Most sensors for the carbon dioxide measurements are based on four technologies: gas analysis, electrochemical, wet-chemical and fluorescent optode measurements. Among them, only the gas analysis sensor has been commercially available. Gas sensors can transfer the seawater carbon dioxide into the gas phase for analysis, and the equilibrator is the key device of the gas sensor for carbon dioxide transmissions, including bubbler, shower type, laminar flow and percolated-bed types [135,136,137,138]. The membrane-based equilibrator is more compact and suitable for in situ deployment, but the membrane is easily affected by pressure variations at different sea depths, followed by influencing the response time. The electrochemical measurements rely on the pH sensors to measure the carbon-dioxide-induced-pH change [139,140]. The pH measurement often performed using potentiometric microelectrodes. However, the accuracy of these sensors is only accurate to ±0.01 pH units [27]. The ideal pH measurement needs to be accurate to 0.001 units to meet the accuracy requirements [141]. The wet-chemical methods are usually based on the spectrophotometric system to measure the pH change in the seawater, which is determined by the absorbance of seawater with the addition of the colorimetric pH indicators [142,143]. There are several challenges for in situ spectrophotometer deployment, including the light source instability, the gas separation membrane deterioration and ease to be biofouled. The optodes for detecting the dissolved carbon dioxide in seawater are primarily based on the analyte-sensitive indicators in the gas permeable membranes [133]. Optodes have been deployed at marine for in situ measurements, with the advantage of low-power requirements, no mechanical parts and reagents requirements and no waste production.
By far, the most common carbon dioxide sensor for measurements in water is the gas analyzer, involving a gas permeable membrane for the diffusion of carbon dioxide and an infrared sensor. The Hydro CTM/CO2 sensor developed by CONTROS company is based on this principle, and it is a successful commercial marine dissolved-gas in situ-detection device, which has been deployed on various fixed or mobile platforms for in situ carbon dioxide observations [144]. As seen in Figure 5a, the core component of this device includes a gas–liquid separation device and an infrared absorption spectrum detection device [39]. The gas–liquid separation device is mainly composed of a semipermeable membrane with a silicone active layer that allows for the diffusion of carbon dioxide and separates the ambient water from the device. The detection of carbon dioxide is based on the nondispersive infrared spectrum with a range of 0–200 mM, a resolution of <33.4 nM, a response time of 60 s and a working water depth of 0–6000 m [145]. However, the response time of the device is long due to the diffusion process of carbon dioxide. In addition, the detection performance of this device is mainly determined by the materials and thickness of the semipermeable membrane. The leakage of the carbon dioxide gas stream in the semipermeable membrane is the major source for measuring errors. Therefore, it is necessary to improve the membrane in order to reduce the diffusion time and gas leakage.
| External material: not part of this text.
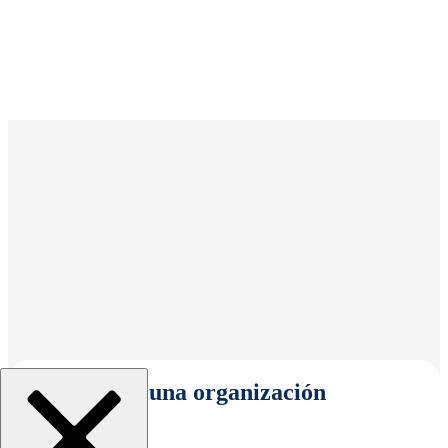
Seleccionar una organización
In the recent two decades, many novel sensors for the carbon dioxide measurements have been reported [149,150,151]. For example, Lu et al. reported an in situ chemical pCO2 sensor based on optical fiber for surface seawater (Figure 5b) [143]. A PVC tube with an enclosed Teflon AF tube is used as the long pathlength gas permeable liquid-core waveguide for spectrophotometry, further analyzing the pH change caused by CO2. The detection time is only 2 min, and its accuracy reached 0.26–0.37% at pCO2 of 200–800 μatm. Atamanchuk et al. reported a compact, low-power and long-life optode for measuring pCO2 (Figure 5c) [38]. The service life of the sensor can reach more than 7 months underwater, and the best obtained accuracy can reach ±2 μatm in the pCO2 range of 200–1000 μatm. Zhu et al. proposed a ratiometric planar optode fluorosensor for 2D imaging of pCO2 distribution in sediments and overlying water (Figure 5d) [146]. The device can measure pCO2 patterns with pixel sizes ranging from 55 × 55 μm to 10 × 10 μm over an area of more than 150 cm2. The average relative difference between the sensor and reference pCO2 is −0.31% over a range of 0–20 matm. Graziani et al. reported the in situ, continuous monitoring of pCO2 at the coast of Panarea Island (Italy) by using a small and low-cost GasPro probes, as shown in Figure 5e [147]. For all these sensors used for in situ carbon dioxide analysis, temperature cross-sensitivity is an issue, requiring additional temperature measurements [133]. Borisov et al. proposed a planar optical sensor for the simultaneous detection of oxygen, carbon dioxide, pH and temperature (Figure 5f) [148]. It combined multi-layer materials and two spectrally independent dually sensing systems.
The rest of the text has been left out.